» What needs to be done
From the records below, copy the lines that include "coil".

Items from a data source
______________________________
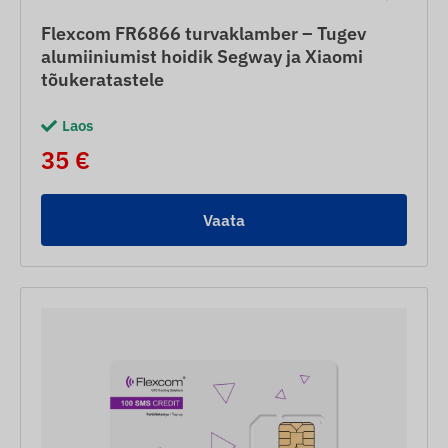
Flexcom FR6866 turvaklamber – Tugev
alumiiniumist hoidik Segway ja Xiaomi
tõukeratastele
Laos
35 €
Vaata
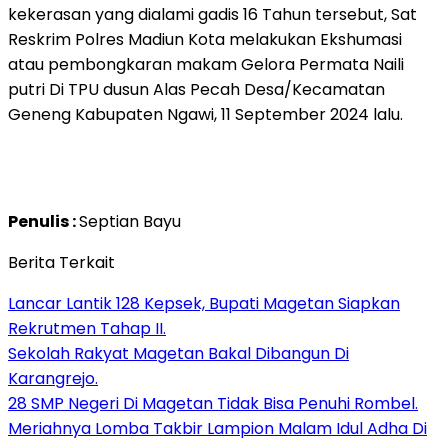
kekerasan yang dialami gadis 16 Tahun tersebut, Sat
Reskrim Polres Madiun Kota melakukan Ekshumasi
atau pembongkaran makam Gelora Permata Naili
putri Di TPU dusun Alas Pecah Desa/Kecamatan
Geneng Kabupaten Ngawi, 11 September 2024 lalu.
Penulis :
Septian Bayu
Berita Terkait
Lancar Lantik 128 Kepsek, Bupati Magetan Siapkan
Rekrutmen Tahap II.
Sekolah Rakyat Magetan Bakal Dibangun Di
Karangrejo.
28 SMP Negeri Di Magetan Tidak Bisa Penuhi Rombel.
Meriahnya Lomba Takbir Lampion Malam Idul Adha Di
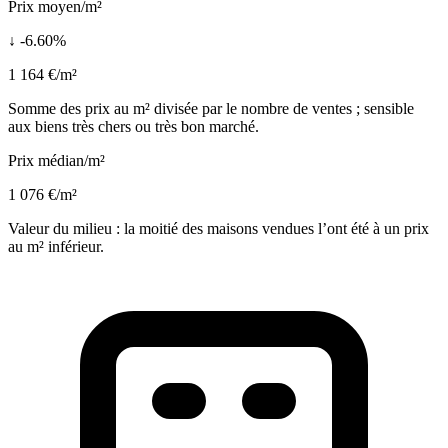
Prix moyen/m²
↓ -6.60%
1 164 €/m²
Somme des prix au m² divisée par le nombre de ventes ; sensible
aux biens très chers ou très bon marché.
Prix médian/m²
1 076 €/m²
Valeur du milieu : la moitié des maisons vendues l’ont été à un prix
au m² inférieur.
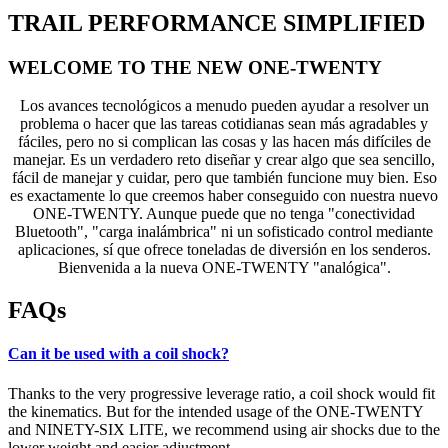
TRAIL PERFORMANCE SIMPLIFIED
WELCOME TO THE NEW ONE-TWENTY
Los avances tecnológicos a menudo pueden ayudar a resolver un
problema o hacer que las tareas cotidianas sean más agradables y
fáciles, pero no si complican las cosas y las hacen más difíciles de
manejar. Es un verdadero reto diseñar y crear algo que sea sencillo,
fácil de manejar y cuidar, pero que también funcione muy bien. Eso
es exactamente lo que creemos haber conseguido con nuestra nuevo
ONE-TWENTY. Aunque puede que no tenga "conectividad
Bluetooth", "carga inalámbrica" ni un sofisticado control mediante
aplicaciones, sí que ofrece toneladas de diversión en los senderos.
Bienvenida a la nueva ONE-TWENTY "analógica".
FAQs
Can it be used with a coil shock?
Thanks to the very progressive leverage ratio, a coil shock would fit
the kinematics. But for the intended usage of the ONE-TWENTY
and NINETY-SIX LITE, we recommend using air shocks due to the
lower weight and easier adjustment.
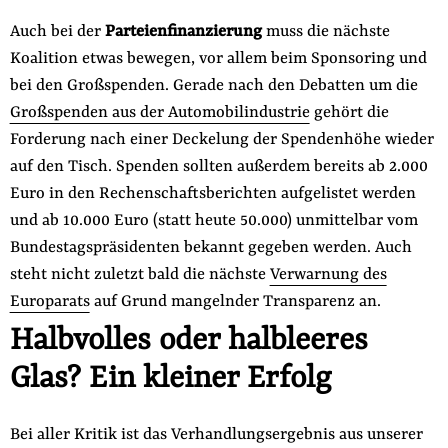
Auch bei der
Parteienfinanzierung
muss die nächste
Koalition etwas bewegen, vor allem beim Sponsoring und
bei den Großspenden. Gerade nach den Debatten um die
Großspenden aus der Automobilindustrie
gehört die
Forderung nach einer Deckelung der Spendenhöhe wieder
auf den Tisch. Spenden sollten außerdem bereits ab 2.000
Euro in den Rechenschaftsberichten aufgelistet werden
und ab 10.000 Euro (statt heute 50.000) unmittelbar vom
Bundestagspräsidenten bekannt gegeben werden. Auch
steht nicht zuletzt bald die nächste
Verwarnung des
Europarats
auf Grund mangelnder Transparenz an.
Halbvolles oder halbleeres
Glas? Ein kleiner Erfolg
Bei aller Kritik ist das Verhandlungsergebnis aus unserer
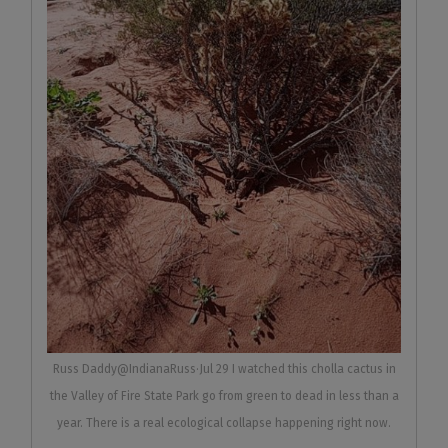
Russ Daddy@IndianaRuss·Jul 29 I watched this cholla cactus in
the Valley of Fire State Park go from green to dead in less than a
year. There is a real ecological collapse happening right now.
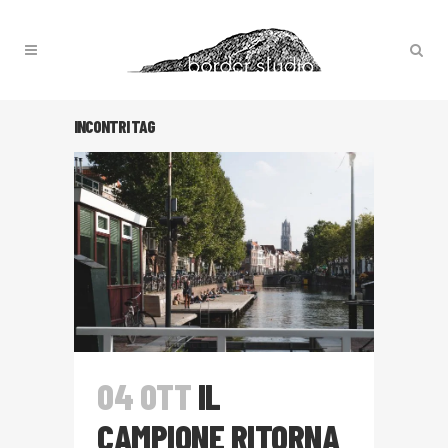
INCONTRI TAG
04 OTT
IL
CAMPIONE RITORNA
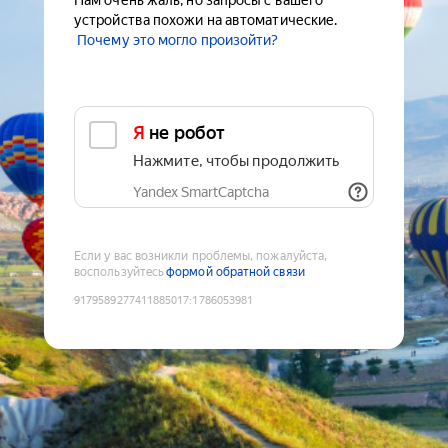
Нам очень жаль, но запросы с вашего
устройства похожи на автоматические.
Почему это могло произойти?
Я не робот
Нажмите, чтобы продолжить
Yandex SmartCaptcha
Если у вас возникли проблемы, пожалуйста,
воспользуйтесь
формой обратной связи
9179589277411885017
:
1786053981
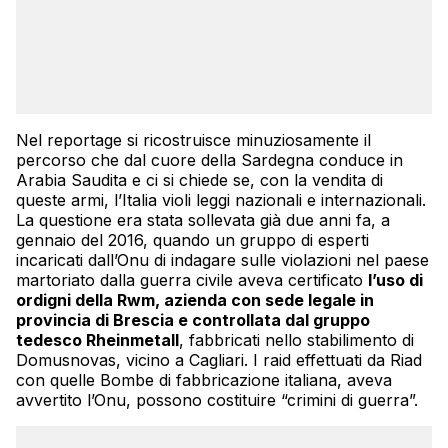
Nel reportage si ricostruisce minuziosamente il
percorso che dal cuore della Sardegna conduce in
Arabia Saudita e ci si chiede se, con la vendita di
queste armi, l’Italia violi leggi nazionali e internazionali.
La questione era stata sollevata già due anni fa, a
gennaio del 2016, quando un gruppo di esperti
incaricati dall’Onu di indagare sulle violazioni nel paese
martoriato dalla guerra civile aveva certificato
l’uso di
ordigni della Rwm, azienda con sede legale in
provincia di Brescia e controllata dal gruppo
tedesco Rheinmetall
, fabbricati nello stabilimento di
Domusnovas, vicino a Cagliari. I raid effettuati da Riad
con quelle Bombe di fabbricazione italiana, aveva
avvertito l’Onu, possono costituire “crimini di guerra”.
______________________________
» Written solution
Can it be used with a coil shock?
Thanks to the very progressive leverage ratio, a coil shock would fit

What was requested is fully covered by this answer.